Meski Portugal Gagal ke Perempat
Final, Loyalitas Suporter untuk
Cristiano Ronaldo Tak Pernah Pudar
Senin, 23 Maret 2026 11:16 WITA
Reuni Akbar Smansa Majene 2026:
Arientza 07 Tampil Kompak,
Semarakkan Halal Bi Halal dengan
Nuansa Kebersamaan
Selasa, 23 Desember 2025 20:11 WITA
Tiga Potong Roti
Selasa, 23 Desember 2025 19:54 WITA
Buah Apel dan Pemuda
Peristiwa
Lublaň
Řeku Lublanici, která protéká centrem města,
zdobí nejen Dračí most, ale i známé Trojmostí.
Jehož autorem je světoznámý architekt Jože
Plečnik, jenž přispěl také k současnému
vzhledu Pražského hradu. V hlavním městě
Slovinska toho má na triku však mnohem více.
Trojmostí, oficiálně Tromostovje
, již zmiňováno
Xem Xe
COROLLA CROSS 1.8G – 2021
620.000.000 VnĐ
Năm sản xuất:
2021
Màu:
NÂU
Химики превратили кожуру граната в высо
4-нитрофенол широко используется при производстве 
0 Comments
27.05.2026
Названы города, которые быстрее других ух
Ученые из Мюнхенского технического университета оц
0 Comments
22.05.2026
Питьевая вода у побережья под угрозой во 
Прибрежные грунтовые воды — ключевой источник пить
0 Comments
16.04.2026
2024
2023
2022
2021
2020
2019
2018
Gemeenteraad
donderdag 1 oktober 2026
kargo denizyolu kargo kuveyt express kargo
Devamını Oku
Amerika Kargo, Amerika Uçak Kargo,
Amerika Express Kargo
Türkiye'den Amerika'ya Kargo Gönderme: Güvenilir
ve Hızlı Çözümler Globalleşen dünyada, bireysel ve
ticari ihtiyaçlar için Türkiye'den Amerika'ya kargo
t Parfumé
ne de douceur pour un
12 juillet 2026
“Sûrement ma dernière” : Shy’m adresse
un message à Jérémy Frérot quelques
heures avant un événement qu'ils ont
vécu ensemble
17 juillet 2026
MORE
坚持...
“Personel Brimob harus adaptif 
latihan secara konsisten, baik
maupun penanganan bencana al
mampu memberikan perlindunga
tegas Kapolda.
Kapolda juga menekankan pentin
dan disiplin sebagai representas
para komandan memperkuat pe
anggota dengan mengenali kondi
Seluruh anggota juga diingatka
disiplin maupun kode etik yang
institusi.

● ● ● ●

(What you will do):
Please print, exactly and with nothing else, the lines from the first line of the entries through the line containing "Plečnik, jenž přispěl také k současnému".

(Solved exercise):
Meski Portugal Gagal ke Perempat
Final, Loyalitas Suporter untuk
Cristiano Ronaldo Tak Pernah Pudar
Senin, 23 Maret 2026 11:16 WITA
Reuni Akbar Smansa Majene 2026:
Arientza 07 Tampil Kompak,
Semarakkan Halal Bi Halal dengan
Nuansa Kebersamaan
Selasa, 23 Desember 2025 20:11 WITA
Tiga Potong Roti
Selasa, 23 Desember 2025 19:54 WITA
Buah Apel dan Pemuda
Peristiwa
Lublaň
Řeku Lublanici, která protéká centrem města,
zdobí nejen Dračí most, ale i známé Trojmostí.
Jehož autorem je světoznámý architekt Jože
Plečnik, jenž přispěl také k současnému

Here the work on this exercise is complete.